Reverse MD5 Hash
posted by Stephan Brumme
Storing PasswordsStoring passwords as plain text in your database is the very, very worst idea you can ever come up with. However, almost all big companies are stupid enough to fall for it anyway as we have seen in recent hacks.
A small step towards a safer way of storing passwords is to use MD5 hashes:
- user enters password
- compute MD5(password) and store these 128 bits
- when user logs in again, compute MD5(password) and compare it to the stored MD5
Live DemoLookups are performed while you type.
And in case you don't have a MD5 at your fingertips ...

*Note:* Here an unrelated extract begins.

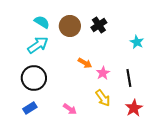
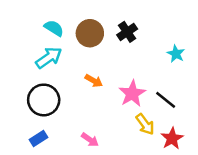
orange arrow: (85, 63) -> (94, 81), moved
pink star: (103, 73) -> (132, 94), size x1.5
black line: (129, 78) -> (166, 100), turned -42
yellow arrow: (103, 98) -> (145, 124), moved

Rainbow TablesToday's cheap storage allows for storing huge number of potential phrases and their MD5 (called rainbow tables). If you encounter an MD5 hash and you don't know the original password, then you just perform a simple lookup and get the original password within milliseconds.
It's impossible to generate a complete rainbow table because there are 2^128 different MD5 hashes - that's a number bigger than the total number of atoms in the universe. Moreover, collisions can occur: that means, two different phrases may map to the same MD5 hash.

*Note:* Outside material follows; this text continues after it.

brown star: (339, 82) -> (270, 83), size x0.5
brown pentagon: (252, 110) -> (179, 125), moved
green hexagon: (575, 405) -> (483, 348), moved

I built a database containing 17,749,291 phrases (roughly 2^24) based on real passwords and automatically generated short phrases that are potential passwords (like all 6-digit numbers, the complete English dictionary, ...).

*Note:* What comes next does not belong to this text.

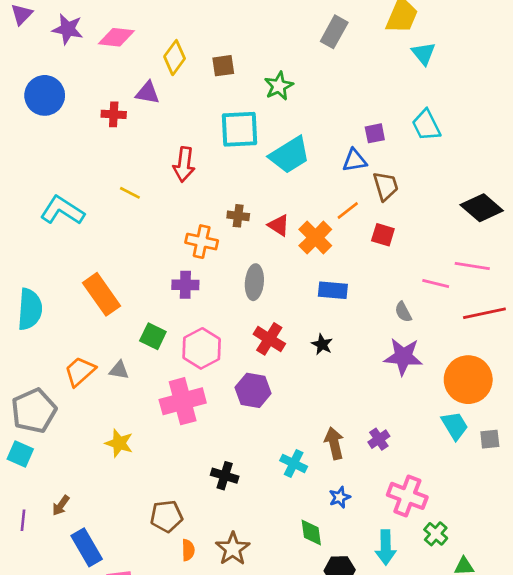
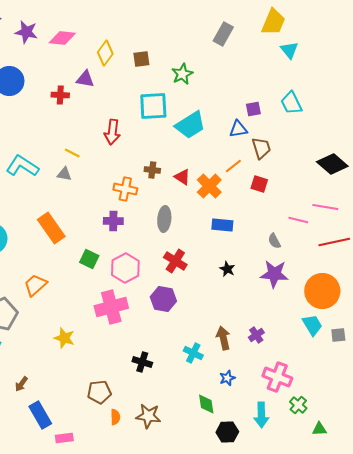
black star: (322, 344) -> (227, 269), moved
gray triangle: (119, 370) -> (64, 174), moved
brown star: (233, 549) -> (148, 416), turned -30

It's more or less a giant collection of phrases that are not good passwords.
At first I tried to implement a proprietary data structure to reduce lookup times. A temporarily SQLite database was surprisingly efficient and therefore I decided to keep this simple approach. The server is able to process about 50 lookups per second and is mostly limited by disk access: two-three seeks, one for the index and one or two for the result.
After the first lookup, the index often fits into the server's cache and it gets even faster.
The database is a single 1.0 GByte file. It contains 17,749,291 phrases (about 200 MByte), about 300 MByte MD5 hashes, about 200 MByte indexes and about 300 MByte SQLite overhead. All database rows are sorted by their MD5 hash. The MD5 hashes are not stored as a hexadecimal string but split into 8x 16 bit integers. The index covers only the first 16 bit integer which is sufficient because nearby MD5 can be easily found by scanning the next rows (which have a very high probability to be stored in the same block).